We owe our knowledge of this incident to Luke only. He is the Evangelist who specially delights in recording the gracious relations of our Lord with women, and he is also the Evangelist who delights in telling us of unasked miracles which Christ performed. Both of these characteristics unite in this story, and it may have been these, rather than the fact of its being a narrative of a resurrection, that found for it a place in this Gospel.

Be that as it may, it is obvious to remark that this miracle was not wrought with any intention of establishing Christ’s claims thereby. Its motive was simply pity; its purpose was merely to comfort a desolate woman whose hope and love and defence were lying stretched on her boy’s bier. Was that a sufficient reason for a miracle? People tell us that a test of a spurious miracle is that it is done without any adequate purpose to be served. Jesus Christ thought that to comfort one poor, sorrowful heart was reason enough for putting His hand out, and dragging the prey from the very jaws of death, so loftily did He think of human sorrow and of the comforting thereof.

Now I think we unduly limit the meaning of our Lord’s miracles when we regard them as specially intended to authenticate His claims. They are not merely the evidences of revelation; they are themselves a large part of revelation. My purpose in this sermon is to look at this incident from that one point of view, and to try to set clearly before our minds what it shows us of the character and work of Jesus Christ. And there are three things on which I desire to touch briefly. We have Him here revealed to us as the compassionate Drier of all tears; the life-giving Antagonist of death; and as the Re-uniter of parted hearts.

Note, then, these three things.

I. First of all, look at that wonderful revelation that lies here of Jesus Christ as the compassionate Drier of all tears.

The poor woman, buried in her grief, with her eyes fixed on the bier, has no thought for the little crowd that came up the rocky road, as she and her friends are hurrying down it to the place of graves. She was a stranger to Christ, and Christ a stranger to her. The last thing that she would have thought of would have been eliciting any compassion from those who thus fortuitously met her on her sad errand. But Christ looks, and His eye sees far more deeply and far more tenderly into the sorrow of the desolate, childless widow than any human eyes looked. And as swift as was His perception of the sorrow, so swiftly does He throw Himself into sympathy with it. The true human emotion of unmingled pity wells up in His heart and moves Him to action.

And just because the manhood was perfect and sinless, therefore the sympathy of Christ was deeper than any human sympathy, howsoever tender it may be; for what unfits us to feel compassion is our absorption with ourselves. That makes our hearts hard and insensitive, and is the true, ‘witches’ mark’—to recur to the old fable—the spot where no external pressure can produce sensation. The ossified heart of the selfish man is closed against divine compassion. Since Jesus Christ forgot Himself in pitying men, and Himself ‘took our infirmities and bare our sicknesses,’ He must have been what none of us are—free from all taint of selfishness, and from all insensibility born of sin.

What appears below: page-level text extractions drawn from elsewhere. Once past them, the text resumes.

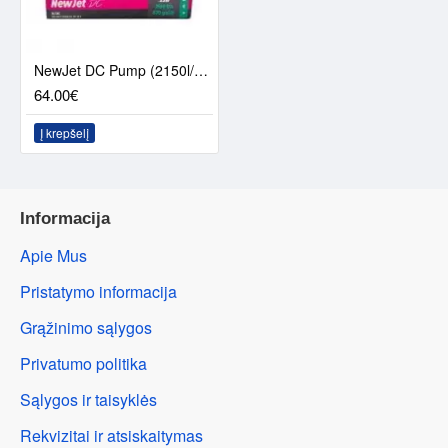
NewJet DC Pump (2150l/h) - ASF
64.00€
Į krepšelį
Informacija
Apie Mus
Pristatymo informacija
Grąžinimo sąlygos
Privatumo politika
Sąlygos ir taisyklės
Rekvizitai ir atsiskaitymas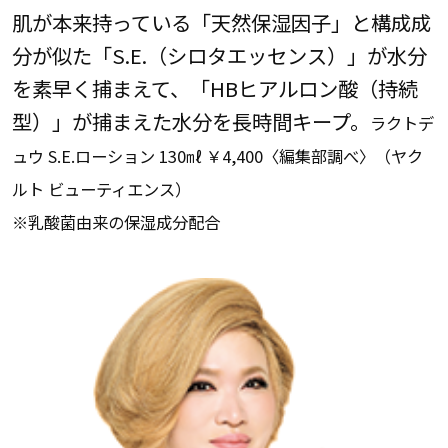
肌が本来持っている「天然保湿因子」と構成成
分が似た「S.E.（シロタエッセンス）」が水分
を素早く捕まえて、「HBヒアルロン酸（持続
型）」が捕まえた水分を長時間キープ。
ラクトデ
ュウ S.E.ローション 130㎖ ￥4,400〈編集部調べ〉（ヤク
ルト ビューティエンス）
※乳酸菌由来の保湿成分配合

But there is another step to be taken. That pitying Christ, on the rocky road outside the little Galilean village, feeling all the pain and sorrow of the lonely mother—that is God! ‘Lo! this is our God; and we have waited for Him.’ Ay! waited through all the uncompassionating centuries, waited in the presence of the false gods, waited whilst men have been talking about an impassive Deity careless in the heavens, over whose serene blessedness no shadow can ever pass. This is our God. No impassive monster that no man can love or care for, but a God with a heart, a God that can pity, a God who, wonderful as it is, can and does enter, in the humanity of Jesus Christ, into a fellow-feeling of our infirmities.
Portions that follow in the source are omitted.